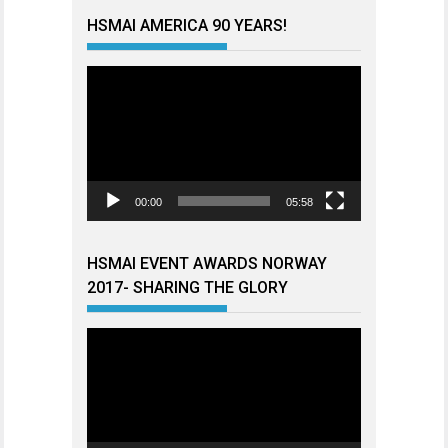
HSMAI AMERICA 90 YEARS!
Videoavspiller
00:00
05:58
HSMAI EVENT AWARDS NORWAY
2017- SHARING THE GLORY
Videoavspiller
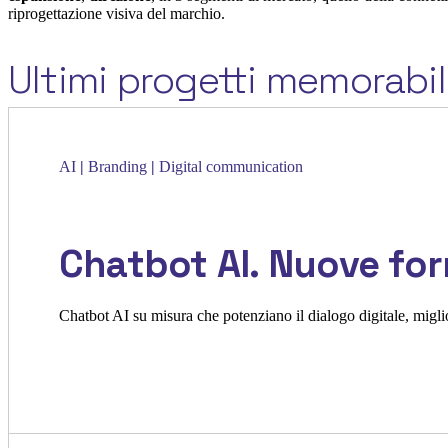
riprogettazione visiva del marchio.
Ultimi progetti memorabil
AI
|
Branding
|
Digital communication
Chatbot AI. Nuove for
Chatbot AI su misura che potenziano il dialogo digitale, miglio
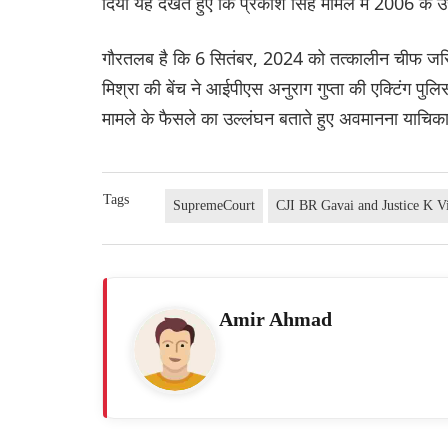
दिया यह देखते हुए कि प्रकाश सिंह मामले में 2006 के 
गौरतलब है कि 6 सितंबर, 2024 को तत्कालीन चीफ जस्ट
मिश्रा की बेंच ने आईपीएस अनुराग गुप्ता की एक्टिंग पु
मामले के फैसले का उल्लंघन बताते हुए अवमानना याचिका
Tags
SupremeCourt
CJI BR Gavai and Justice K 
Amir Ahmad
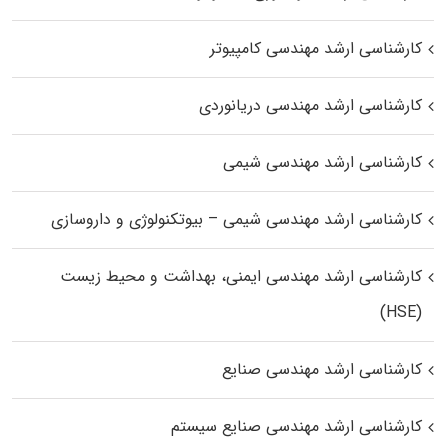
کارشناسی ارشد مهندسی کامپیوتر
کارشناسی ارشد مهندسی دریانوردی
کارشناسی ارشد مهندسی شیمی
کارشناسی ارشد مهندسی شیمی – بیوتکنولوژی و داروسازی
کارشناسی ارشد مهندسی ایمنی، بهداشت و محیط زیست
(HSE)
کارشناسی ارشد مهندسی صنایع
کارشناسی ارشد مهندسی صنایع سیستم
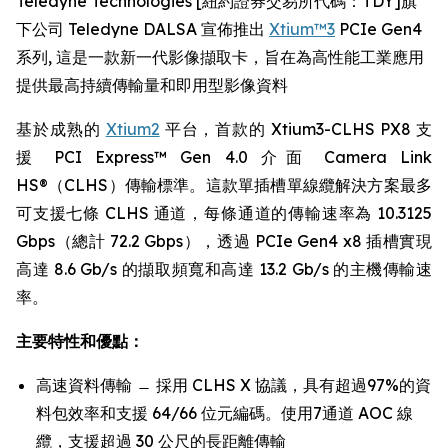
Teledyne Technologies [紐約證券交易所代碼：TDY]旗
下公司 Teledyne DALSA 宣佈推出
Xtium™3
PCIe Gen4
系列, 這是一款新一代影像擷取卡，旨在為高性能工業應用
提供最高持續傳輸量和即用型影像資料
基於成熟的
Xtium2
平台，首款的 Xtium3-CLHS PX8 支
援 PCI Express™ Gen 4.0 介面 Camera Link
HS®（CLHS）傳輸標準。這款單插槽單線纜解決方案最多
可支援七條 CLHS 通道，每條通道的傳輸速率為 10.3125
Gbps（總計 72.2 Gbps），透過 PCIe Gen4 x8 插槽實現
高達 8.6 Gb/s 的擷取頻寬和高達 13.2 Gb/s 的主機傳輸速
率。
主要特性和優點：
高速資料傳輸 ̶ 採用 CLHS X 協議，具有超過97%的資
料包效率和支援 64/66 位元編碼。使用7通道 AOC 線
纜，支援超過 30 公尺的長距離傳輸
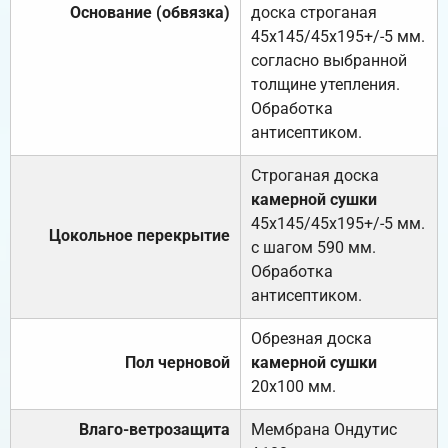
Основание (обвязка)
доска строганая
45х145/45х195+/-5 мм.
согласно выбранной
толщине утепления.
Обработка
антисептиком.
Строганая доска
камерной сушки
45х145/45х195+/-5 мм.
Цокольное перекрытие
с шагом 590 мм.
Обработка
антисептиком.
Обрезная доска
Пол черновой
камерной сушки
20х100 мм.
Влаго-ветрозащита
Мембрана Ондутис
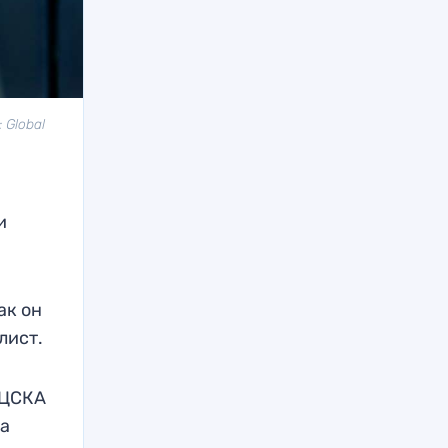
 Global
и
ак он
лист.
 ЦСКА
на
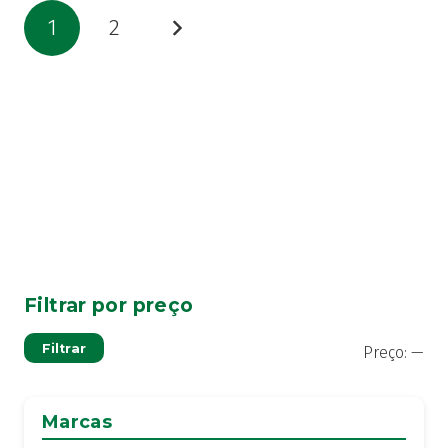
Paginação
1
2
dos
conteúdos
Filtrar por preço
Pre
Pre
Filtrar
Preço:
—
mí
má
Marcas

▸ Problem to solve
Pictures are to be dropped, and the remaining data set down exactly.

▸ Task solution
HSMAI AMERICA 90 YEARS!
Videoavspiller
00:00
05:58
HSMAI EVENT AWARDS NORWAY
2017- SHARING THE GLORY
Videoavspiller
riprogettazione visiva del marchio.
Ultimi progetti memorabil
AI
|
Branding
|
Digital communication
Chatbot AI. Nuove for
Chatbot AI su misura che potenziano il dialogo digitale, miglio
दिया यह देखते हुए कि प्रकाश सिंह मामले में 2006 के 
गौरतलब है कि 6 सितंबर, 2024 को तत्कालीन चीफ जस्ट
मिश्रा की बेंच ने आईपीएस अनुराग गुप्ता की एक्टिंग पु
मामले के फैसले का उल्लंघन बताते हुए अवमानना याचिका
Tags
SupremeCourt
CJI BR Gavai and Justice K 
Amir Ahmad
کارشناسی ارشد مهندسی کامپیوتر
کارشناسی ارشد مهندسی دریانوردی
کارشناسی ارشد مهندسی شیمی
کارشناسی ارشد مهندسی شیمی – بیوتکنولوژی و داروسازی
کارشناسی ارشد مهندسی ایمنی، بهداشت و محیط زیست
(HSE)
کارشناسی ارشد مهندسی صنایع
کارشناسی ارشد مهندسی صنایع سیستم
Teledyne Technologies [紐約證券交易所代碼：TDY]旗
下公司 Teledyne DALSA 宣佈推出
Xtium™3
PCIe Gen4
系列, 這是一款新一代影像擷取卡，旨在為高性能工業應用
提供最高持續傳輸量和即用型影像資料
基於成熟的
Xtium2
平台，首款的 Xtium3-CLHS PX8 支
援 PCI Express™ Gen 4.0 介面 Camera Link
HS®（CLHS）傳輸標準。這款單插槽單線纜解決方案最多
可支援七條 CLHS 通道，每條通道的傳輸速率為 10.3125
Gbps（總計 72.2 Gbps），透過 PCIe Gen4 x8 插槽實現
高達 8.6 Gb/s 的擷取頻寬和高達 13.2 Gb/s 的主機傳輸速
率。
主要特性和優點：
高速資料傳輸 ̶ 採用 CLHS X 協議，具有超過97%的資
料包效率和支援 64/66 位元編碼。使用7通道 AOC 線
纜，支援超過 30 公尺的長距離傳輸
Основание (обвязка)
доска строганая
45х145/45х195+/-5 мм.
согласно выбранной
толщине утепления.
Обработка
антисептиком.
Строганая доска
камерной сушки
45х145/45х195+/-5 мм.
Цокольное перекрытие
с шагом 590 мм.
Обработка
антисептиком.
Обрезная доска
Пол черновой
камерной сушки
20х100 мм.
Влаго-ветрозащита
Мембрана Ондутис
 Global
и
ак он
лист.
 ЦСКА
на
Paginação
1
2
dos
conteúdos
Filtrar por preço
Pre
Pre
Filtrar
Preço:
—
mí
má
Marcas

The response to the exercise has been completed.